### [Required work]
The lines below, from the one holding "PERSONAL INFORMATION" through the one holding "Time use becomes", are to be restated word for word, with all images left out.

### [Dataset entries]

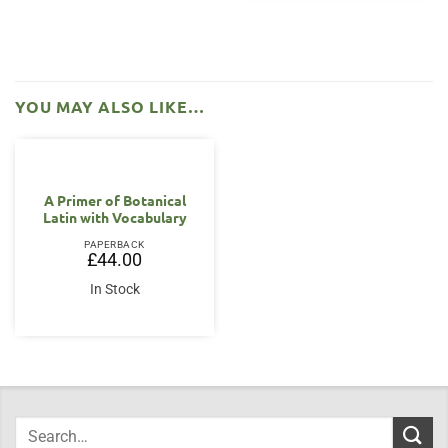
YOU MAY ALSO LIKE…
A Primer of Botanical
Latin with Vocabulary
PAPERBACK
£
44.00
In Stock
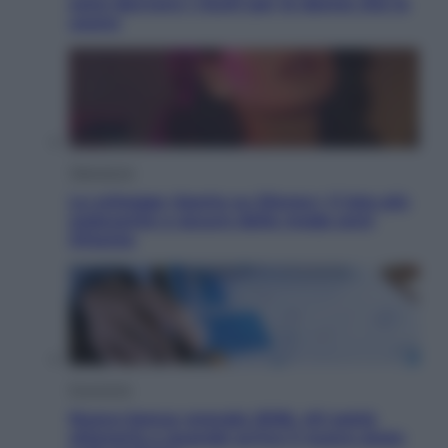
sono davvero i rischi per le donne che la
usano
Televisione
Le schegge riporta su Disney+ il lato più
seducente e oscuro della moda anni
Ottanta
Economia
Nuovo bonus energia 2026, chi potrà
ottenerlo e quando arriva il nuovo aiuto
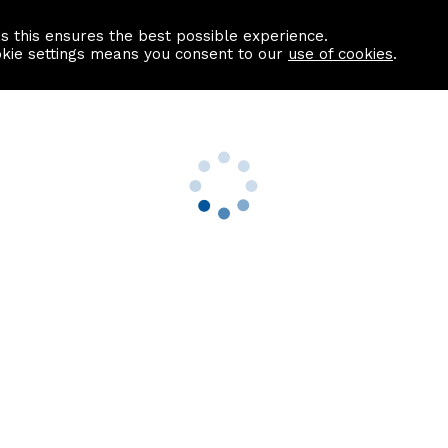
as this ensures the best possible experience.
Information centre
Contact us
okie settings means you consent to our
use of cookies
.
s
Useful Links
nformation
Find a Solicitor
About us
culator
Why list with ASPC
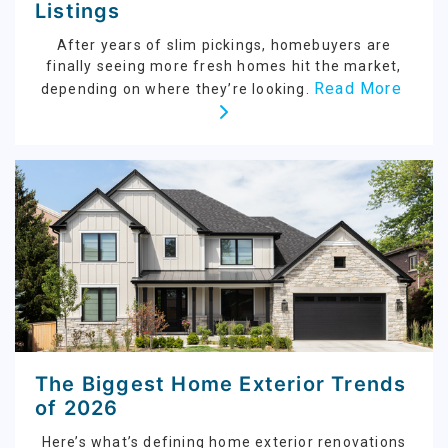
Listings
After years of slim pickings, homebuyers are
finally seeing more fresh homes hit the market,
Read More
depending on where they’re looking.
The Biggest Home Exterior Trends
of 2026
Here’s what’s defining home exterior renovations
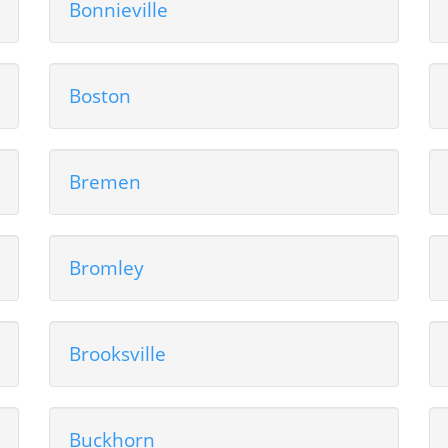
Bonnieville
Boston
Bremen
Bromley
Brooksville
Buckhorn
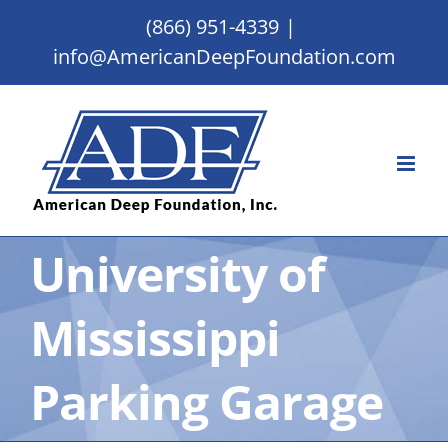
Skip
(866) 951-4339
|
to
info@AmericanDeepFoundation.com
content
University of
Mississippi
Parking Garage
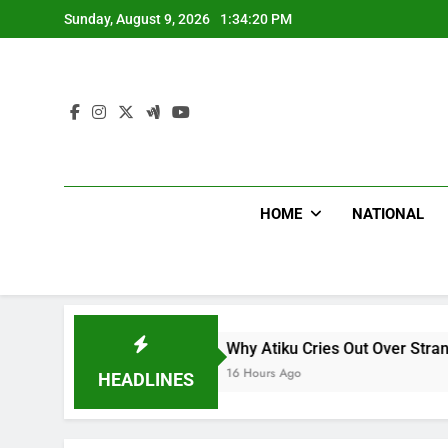
Skip
Sunday, August 9, 2026
1:34:21 PM
to
content
HOME
NATIONAL
Why Atiku Cries Out Over Strange Credit In His P
16 Hours Ago
HEADLINES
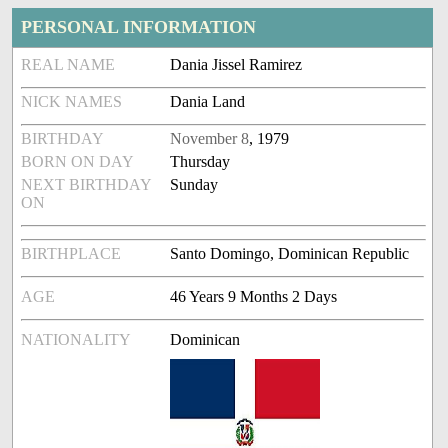
PERSONAL INFORMATION
REAL NAME
Dania Jissel Ramirez
NICK NAMES
Dania Land
BIRTHDAY
November 8
, 1979
BORN ON DAY
Thursday
NEXT BIRTHDAY
Sunday
ON
BIRTHPLACE
Santo Domingo, Dominican Republic
AGE
46 Years 9 Months 2 Days
NATIONALITY
Dominican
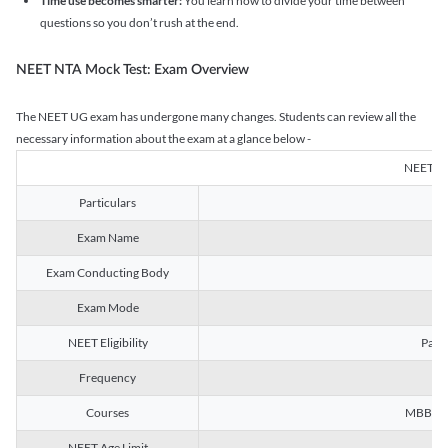
Time use becomes smarter:
You learn how to divide your time between
questions so you don’t rush at the end.
NEET NTA Mock Test: Exam Overview
The NEET UG exam has undergone many changes. Students can review all the
necessary information about the exam at a glance below -
NEET U
Particulars
Exam Name
Na
Exam Conducting Body
Exam Mode
NEET Eligibility
Passe
Frequency
Courses
MBBS, B
NEET Age Limit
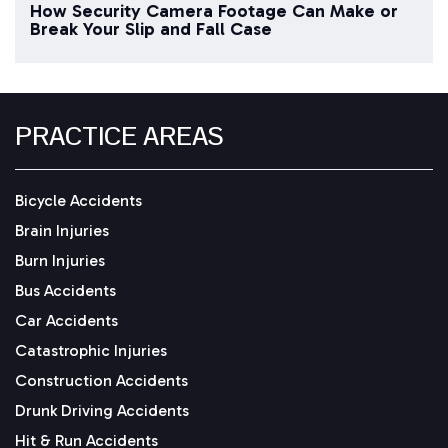
How Security Camera Footage Can Make or
Break Your Slip and Fall Case
PRACTICE AREAS
Bicycle Accidents
Brain Injuries
Burn Injuries
Bus Accidents
Car Accidents
Catastrophic Injuries
Construction Accidents
Drunk Driving Accidents
Hit & Run Accidents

### [Task solution]
PERSONAL INFORMATION
REAL NAME
Dania Jissel Ramirez
NICK NAMES
Dania Land
BIRTHDAY
November 8
, 1979
BORN ON DAY
Thursday
NEXT BIRTHDAY
Sunday
ON
BIRTHPLACE
Santo Domingo, Dominican Republic
AGE
46 Years 9 Months 2 Days
NATIONALITY
Dominican
Time use becomes smarter:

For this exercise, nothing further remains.